Hey sweet friends! I hope you are having a great day!
Today I’m doing something different, something bold, something I’ve been keeping stored up inside for way too long.
I have a lot to share with you all…and it’s not just decorating. It’s life. It’s joy. It’s pain. And it’s real. I’ve not been all the way honest with you, my readers. Over the past three years, I’ve not given you all of me.
So here, today, I’m coming out of my comfort zone and sharing my heart as it is. That’s all I have. Just me.
For some reason, I feel that I may have portrayed something I’m not, here on my blog. That I’ve made it seem life here is always a clean house, homemade meals and flea market shopping.
Yes, maybe. Maybe from the outside looking in, my home always seems clean & organized. Maybe it doesn’t appear that I have three kids, two dogs, and a husband living with me in our little wanna-be farmhouse. When I post photos here on my blog, I usually share seasonal decorating or new vintage items, sometimes even a recipe. But I want you to know that WE live here. We make messes, play with toys, we make memories. We do puzzles, homework, bake cookies, and our puppy has had accidents on our floor. We are a real, happy, busy, normal family. (well, normal could be argued, LOL)
I certainly don’t want to leave you with the image that all is perfect here. I want to be approachable. I want to be real. I want to be me. I want you to see all of my life…the good, the messy, the funny and the pretty.

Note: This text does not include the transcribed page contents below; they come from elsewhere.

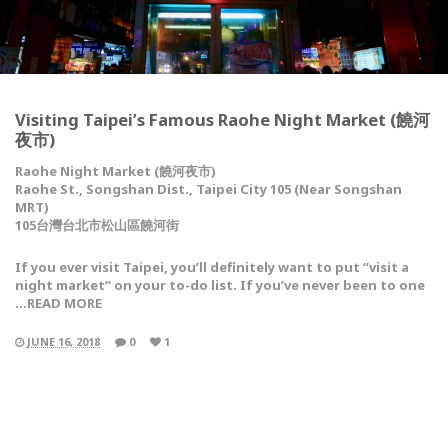
Visiting Taipei’s Famous Raohe Night Market (饒河
夜市)
Raohe Night Market (饒河夜市)
Raohe St., Songshan Dist., Taipei City 105 (Near Songshan
MRT)
105台灣台北市松山區饒河街
If you ever visit Taipei, you’ll definitely want to put “visit a
night market” on your to-do list. If you’ve never been to one
…READ MORE
JUNE 16, 2018
0
1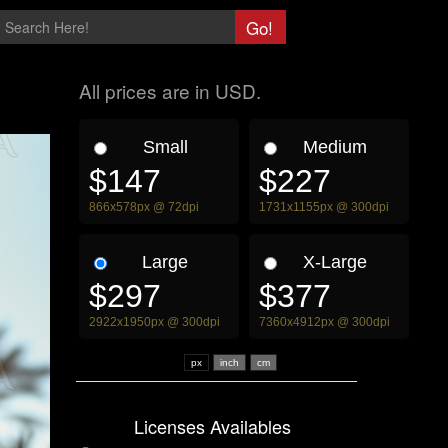
All prices are in USD.
Small
Medium
$147
$227
866x578px @ 72dpi
1731x1155px @ 300dpi
Large
X-Large
$297
$377
2922x1950px @ 300dpi
7360x4912px @ 300dpi
px
Licenses Availables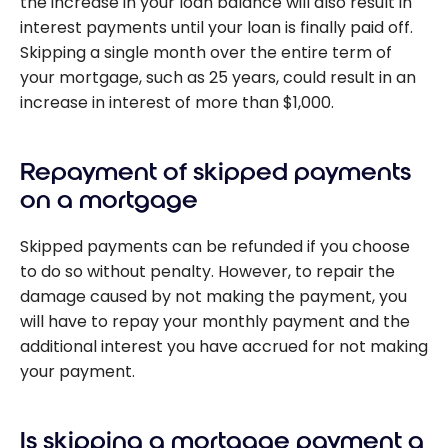
the increase in your loan balance will also result in
interest payments until your loan is finally paid off.
Skipping a single month over the entire term of
your mortgage, such as 25 years, could result in an
increase in interest of more than $1,000.
Repayment of skipped payments
on a mortgage
Skipped payments can be refunded if you choose
to do so without penalty. However, to repair the
damage caused by not making the payment, you
will have to repay your monthly payment and the
additional interest you have accrued for not making
your payment.
Is skipping a mortgage payment a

And guess what? I chose blogging as my creative outlet. I fell in love with blogging the first time I pushed the publish button. Not because of photos or comments. But because of YOU. Each of you have blessed my heart tremendously in some way. Your sweet words of encouragement and inspiration have made me keep pushing the publish button. But you know what else? Ever so often, I have had someone write a heartbreaking comment…you know the one. The one comment that stings a little. Or a lot. The one nasty comment that makes you contemplate pushing the delete button. And every time these negative thoughts sneak in, I remind myself exactly WHAT I’M HERE FOR:
I’m here to bring glory to God. I’m here to share HIS love. I want HIM to work through me and my simple life. So, my revelation is this:
It’s not about how clean my home is or my photography skills. It’s certainly not about decorating. It’s about using my art to please and glorify the Lord. What is my art you may ask? My art is what makes me come alive!! My art is my life. When I’m with my family, I come alive. When I’m writing, decorating, setting a table, or behind my camera, I come alive. Hosting a Barn Sale, cooking and gardening also make me come alive. And then to be able to share my life with all of you…well, that’s what matters most… That I use my life’s art to grow the Kingdom of God.
I’m reading an awesome book right now. It’s titled A Million Little Ways, by Emily P. Freeman. Thanks, Emily, for writing this book! Because, oh boy has it helped to clarify some life questions I’ve been having lately. You see, as I’ve “blossomed” into my 40’s…I have asked God many questions during our conversations. Like, have I missed the boat? Have I accomplished what you’ve set before me? Am I becoming all that you wanted? Have I made a difference? Did I make connections? Have I given love freely?
I believe I’m hearing Him answer my questions lately. That He is giving me permission to do the things I love. That whatever I “DO”…do it with love, for HIM. And I create, because He created me and my life’s art pleases HIM. That my dreams mean something to Him. And that I should go after those dreams WITH NO FEAR. And that this is just the beginning :)
And oh how I LOVE His answer. What freedom! What joy!
So, here’s what you’ll get from me…
I’m not changing anything. Except that now, I’m not holding back. I’m not leaving thoughts shut up in my heart so others will not know of the truth. The truth of my Jesus…and how He has blessed me, and how He has brought me through deep hurt and loss and heartbreak. How He is all that I need. And how thankful and happy my heart is to really know who I am in Him. That He thinks I’m beautiful. And He loves me even when my house is messy, my carpet is stained, and my photos are out-of-focus :)
And now I want to thank you. Thanks for being here with me. Thanks for reading what I write. And for loving me anyway :)
And lastly, I want to ask you a question…
What is your life’s art? What makes you come alive? Can you give yourself the freedom to live it? What are you here for?